# Paris Opera Ballet



## guythegreg (Jun 15, 2012)

Last night's show ... wish you all could have gone with me. Only one part of the show was really valuable to me - Suite en blanc - but it was really quite something. All the dancers in white (except for some gentlemen, who had black trousers). Clouds - flocks - of young ballerinas escorting the stars on and off the stage. Moments of ... well, think of a ripe peach, or a basket of strawberries. That kind of thing.

It was described in the program as "a synthesis of the choreographer's neoclassical art," and as dry as that sounds, perhaps it should have been called a pinnacle or a peak of the neoclassical art.
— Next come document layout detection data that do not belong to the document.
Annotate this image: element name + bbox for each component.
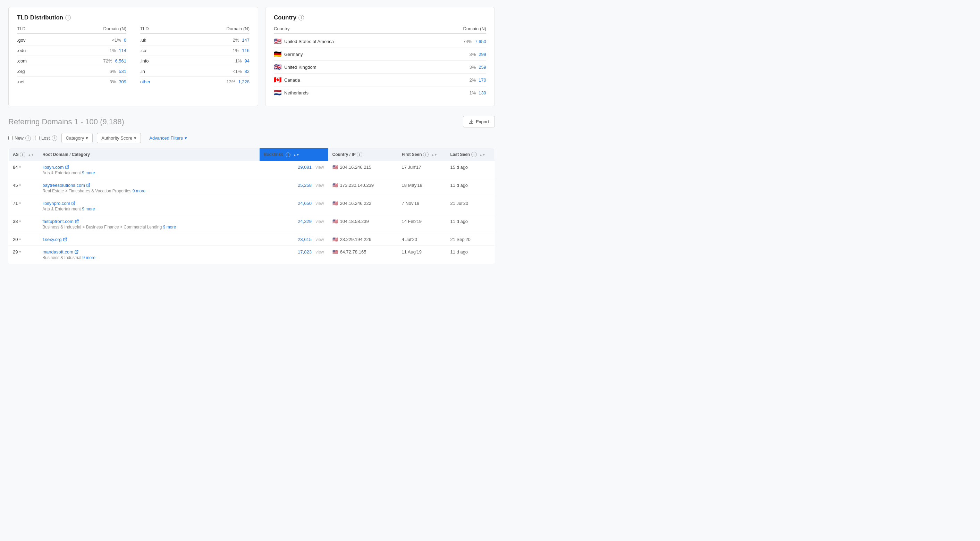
row-ip: 173.230.140.239 (340, 183, 374, 188)
country-header-name: Country (274, 26, 290, 31)
domain-link[interactable]: mandasoft.com (42, 249, 255, 255)
more-link[interactable]: 9 more (132, 188, 145, 193)
domain-link[interactable]: libsynpro.com (42, 201, 255, 206)
domain-category: Business & Industrial > Business Finance… (42, 225, 255, 230)
country-ip-info-icon[interactable]: i (357, 152, 362, 157)
as-expand-chevron[interactable]: ▾ (19, 237, 21, 242)
last-seen-cell: 21 Sep'20 (446, 233, 495, 246)
lost-checkbox-label[interactable]: Lost i (35, 136, 57, 141)
tld-link[interactable]: 94 (245, 58, 250, 64)
domain-cell: baytreesolutions.com Real Estate > Times… (38, 179, 259, 197)
tld-link[interactable]: 116 (242, 48, 250, 53)
advanced-filters-button[interactable]: Advanced Filters ▾ (145, 133, 191, 143)
last-seen-cell: 11 d ago (446, 179, 495, 197)
tld-link[interactable]: 6,561 (115, 58, 126, 64)
more-link[interactable]: 9 more (82, 207, 95, 211)
tld-link[interactable]: 531 (119, 69, 126, 74)
as-cell: 84 ▾ (9, 161, 38, 179)
tld-link[interactable]: 309 (119, 79, 126, 85)
first-seen-info-icon[interactable]: i (423, 152, 429, 157)
row-flag: 🇺🇸 (332, 201, 338, 206)
backlinks-sort-arrows[interactable]: ▲▼ (293, 153, 299, 156)
country-row: 🇨🇦 Canada 2% 170 (274, 73, 486, 86)
tld-link[interactable]: 82 (245, 69, 250, 74)
as-info-icon[interactable]: i (20, 152, 25, 157)
first-seen-cell: 7 Nov'19 (398, 197, 446, 215)
as-value: 38 (13, 219, 18, 224)
as-expand-chevron[interactable]: ▾ (19, 201, 21, 206)
new-checkbox-label[interactable]: New i (8, 136, 31, 141)
first-seen-sort-arrows[interactable]: ▲▼ (431, 153, 437, 156)
more-link[interactable]: 9 more (82, 171, 95, 176)
domain-category: Business & Industrial 9 more (42, 255, 255, 260)
export-button[interactable]: Export (463, 116, 495, 128)
backlinks-info-icon[interactable]: i (286, 152, 290, 157)
export-icon (469, 120, 474, 124)
tld-link[interactable]: 147 (242, 38, 250, 43)
flag-ca: 🇨🇦 (274, 76, 282, 84)
view-link[interactable]: view (315, 183, 324, 188)
first-seen-cell: 14 Feb'19 (398, 215, 446, 233)
backlinks-cell: 24,329 view (259, 215, 328, 233)
domain-cell: fastupfront.com Business & Industrial > … (38, 215, 259, 233)
tld-row: .net 3%309 (17, 77, 126, 87)
view-link[interactable]: view (315, 219, 324, 224)
domain-link[interactable]: fastupfront.com (42, 219, 255, 224)
new-info-icon[interactable]: i (25, 136, 31, 141)
as-expand-chevron[interactable]: ▾ (19, 250, 21, 254)
flag-de: 🇩🇪 (274, 50, 282, 58)
new-checkbox[interactable] (8, 136, 13, 140)
tld-link[interactable]: 114 (119, 48, 126, 53)
country-link[interactable]: 139 (479, 90, 486, 96)
last-seen-sort-arrows[interactable]: ▲▼ (479, 153, 485, 156)
tld-title-text: TLD Distribution (17, 14, 63, 21)
country-link[interactable]: 7,650 (475, 39, 486, 44)
view-link[interactable]: view (315, 165, 324, 170)
category-filter-button[interactable]: Category ▾ (61, 133, 93, 143)
more-link[interactable]: 9 more (163, 225, 176, 230)
tld-info-icon[interactable]: i (65, 15, 71, 21)
tld-col-1: TLD Domain (N) .gov <1%6 .edu 1%114 (17, 26, 126, 87)
country-link[interactable]: 259 (479, 65, 486, 70)
lost-info-icon[interactable]: i (52, 136, 57, 141)
backlinks-count: 24,650 (298, 201, 312, 206)
country-link[interactable]: 170 (479, 77, 486, 83)
row-flag: 🇺🇸 (332, 249, 338, 255)
table-row: 29 ▾ mandasoft.com Business & Industrial… (9, 246, 495, 264)
as-expand-chevron[interactable]: ▾ (19, 219, 21, 223)
external-link-icon (75, 250, 78, 254)
domains-table: AS i ▲▼ Root Domain / Category Backlinks… (8, 148, 495, 264)
last-seen-info-icon[interactable]: i (471, 152, 477, 157)
country-card: Country i Country Domain (N) 🇺🇸 United S… (265, 7, 495, 106)
country-ip-cell: 🇺🇸 173.230.140.239 (328, 179, 398, 197)
external-link-icon (86, 184, 90, 187)
country-info-icon[interactable]: i (298, 15, 304, 21)
as-expand-chevron[interactable]: ▾ (19, 165, 21, 169)
tld-link[interactable]: 1,228 (238, 79, 250, 85)
backlinks-count: 23,615 (298, 237, 312, 242)
referring-range: 1 - 100 (9,188) (74, 117, 124, 126)
as-sort-arrows[interactable]: ▲▼ (28, 153, 34, 156)
table-row: 38 ▾ fastupfront.com Business & Industri… (9, 215, 495, 233)
th-root-domain: Root Domain / Category (38, 148, 259, 161)
flag-gb: 🇬🇧 (274, 63, 282, 71)
more-link[interactable]: 9 more (83, 255, 95, 260)
tld-col1-header-tld: TLD (17, 26, 26, 31)
country-link[interactable]: 299 (479, 52, 486, 57)
as-value: 71 (13, 201, 18, 206)
lost-checkbox[interactable] (35, 136, 40, 140)
domain-link[interactable]: baytreesolutions.com (42, 183, 255, 188)
domain-link[interactable]: 1sexy.org (42, 237, 255, 242)
authority-score-filter-button[interactable]: Authority Score ▾ (97, 133, 141, 143)
view-link[interactable]: view (315, 250, 324, 255)
view-link[interactable]: view (315, 237, 324, 242)
row-flag: 🇺🇸 (332, 164, 338, 170)
as-expand-chevron[interactable]: ▾ (19, 183, 21, 188)
table-row: 84 ▾ libsyn.com Arts & Entertainment 9 m… (9, 161, 495, 179)
view-link[interactable]: view (315, 201, 324, 206)
domain-link[interactable]: libsyn.com (42, 164, 255, 170)
country-rows: 🇺🇸 United States of America 74% 7,650 🇩🇪… (274, 35, 486, 99)
th-first-seen: First Seen i ▲▼ (398, 148, 446, 161)
tld-link[interactable]: 6 (124, 38, 126, 43)
backlinks-cell: 23,615 view (259, 233, 328, 246)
Apparently the choreographer, Serge Lifar, was also attempting to present "innovations of our times" (the times being 1943) and to "sum up" his own research in choreography.

I don't know what innovations it presented, or what research he did. But in spite of the occasional clumsiness, the surprising grace and subtlety of the dancers frequently made me almost gasp. The key there is the surprise. You think they're going to do this, they seem to be leading up to this, and they do that, and it works so much better than you could have imagined it would. It's difficult for a male dancer to deposit a female dancer on her toe, in an attitude of display. In one segment they did it again and again and again, seeming to say, it couldn't be any easier. It's hard to make legs look graceful - they're really very large and clumsy things - but again and again, the dancers expressed tenderness using only their legs.

I only have one more ticket to this show, but I wish I could go every week. It would be worth it.


----------